Let’s now discuss why we included condition WFSK2c. The systems we are interested in verifying have a bound—determined early early in the design—on the number of skipping steps possible. The problem is that RWSFK2b forces us to deal with stuttering and skipping steps in the same way, while with WFSK any amount of stuttering is dealt with locally. Hence, WFSK should be used for automated proofs and RWFSK can be used for meta reasoning.
One more observation is that the proof of Theorem 1, by showing that WFSK2c is redundant, highlights why skipping refinement subsumes stuttering refinement. Therefore, skipping refinement is a weaker, but more generally applicable notion of refinement than stuttering refinement.
In what follows, we show that the notion of RWFSK (and by Theorem 1 WFSK) is equivalent to SKS and can be used as a sound and complete proof rule to check if a given relation is an SKS. This allows us to match infinite sequences by checking local properties and bounded reachability. We first prove soundness, i.e., any RWFSK is an SKS. The proof proceeds by showing that given a RWFSK relation B, sBw, and any fullpath starting at s, we can recursively construct a fullpath \(\delta \) starting at w, and increasing sequences \(\pi ,\xi \) such that fullpath at s matches \(\delta \).
Theorem 2
(Soundness). If B is an RWFSK on \(\mathcal {M}_{}\) then B is a SKS on \(\mathcal {M}_{}\).
Proof
To show that B is an SKS on \(\mathcal {M_{\text {}}}= \langle S_{}, \xrightarrow {}, L_{} \rangle \), we show that given B is a RWFSK on \(\mathcal {M_{\text {}}}= \langle S_{}, \xrightarrow {}, L_{} \rangle \) and \(x, y \in S\) such that xBy, SKS1 and SKS2 hold. SKS1 follows directly from condition 1 of RWSFK.
Next we show that SKS2 holds. We start by recursively defining \(\delta \).

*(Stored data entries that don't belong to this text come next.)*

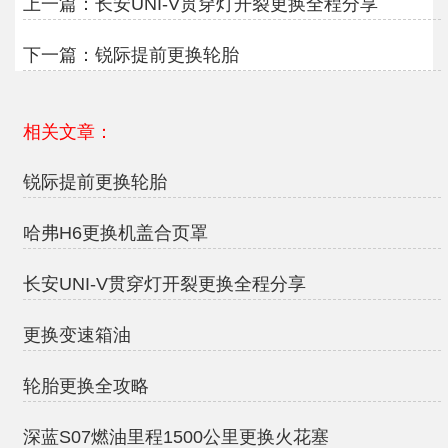
上一篇：
长安UNI-V贯穿灯开裂更换全程分享
下一篇：
锐际提前更换轮胎
相关文章：
锐际提前更换轮胎
哈弗H6更换机盖合页罩
长安UNI-V贯穿灯开裂更换全程分享
更换变速箱油
轮胎更换全攻略
深蓝S07燃油里程1500公里更换火花塞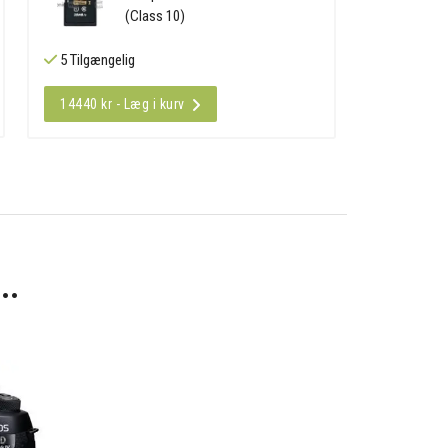
(Class 10)
5 Tilgængelig
14440 kr - Læg i kurv
..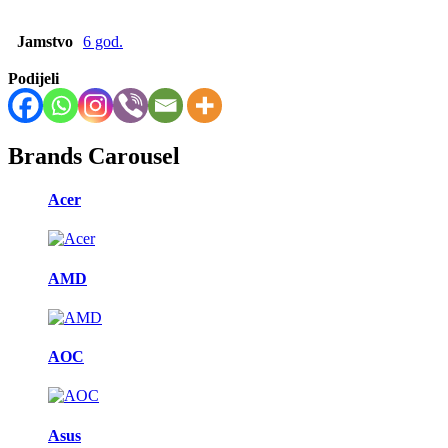
Jamstvo
6 god.
Podijeli
Brands Carousel
Acer
AMD
AOC
Asus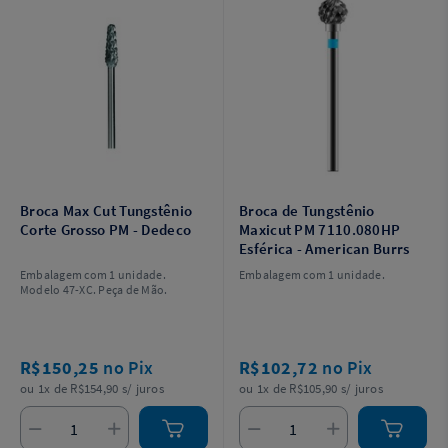
Broca Max Cut Tungstênio
Broca de Tungstênio
Corte Grosso PM - Dedeco
Maxicut PM 7110.080HP
Esférica - American Burrs
Embalagem com 1 unidade.
Embalagem com 1 unidade.
Modelo 47-XC. Peça de Mão.
R$150,25
no Pix
R$102,72
no Pix
ou 1x de R$154,90 s/ juros
ou 1x de R$105,90 s/ juros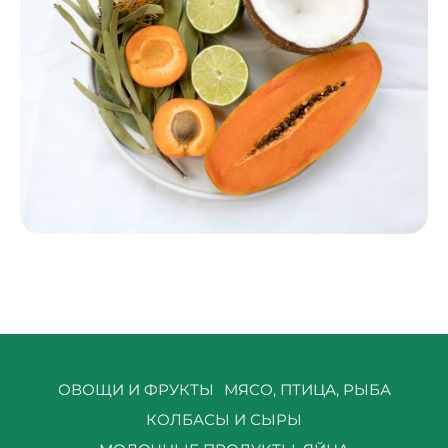
ОВОЩИ И ФРУКТЫ
МЯСО, ПТИЦА, РЫБА
КОЛБАСЫ И СЫРЫ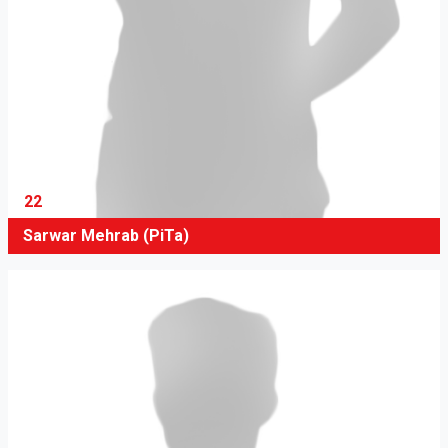
22
Sarwar Mehrab (PiTa)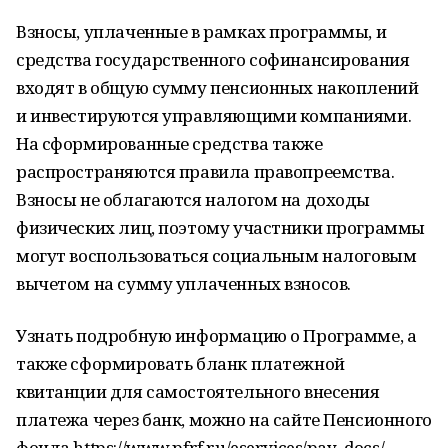
Взносы, уплаченные в рамках программы, и
средства государственного софинансирования
входят в общую сумму пенсионных накоплений
и инвестируются управляющими компаниями.
На сформированные средства также
распространяются правила правопреемства.
Взносы не облагаются налогом на доходы
физических лиц, поэтому участники программы
могут воспользоваться социальным налоговым
вычетом на сумму уплаченных взносов.
Узнать подробную информацию о Программе, а
также сформировать бланк платежной
квитанции для самостоятельного внесения
платежа через банк, можно на сайте Пенсионного
фонда https://www.pfrf.ru/eservices/pay_docs/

In the process, we also define partitions \(\pi \) and \(\xi \). For the base case, we let \(\pi .0 = 0\), \(\xi .0 = 0\) and \(\delta .0 = y\). By assumption \(\sigma (\pi .0) B \delta (\xi .0)\). For the recursive case, assume that we have defined \(\pi .0, \ldots , \pi .i\) as well as \(\xi .0, \ldots , \xi .i\) and \(\delta .0, \ldots , \delta (\xi .i)\). We also assume that \(\sigma (\pi .i) B \delta (\xi .i)\). Let s be \(\sigma (\pi .i)\); let u be \(\sigma (\pi .i + 1)\); let w be \(\delta (\xi .i)\). We consider two cases.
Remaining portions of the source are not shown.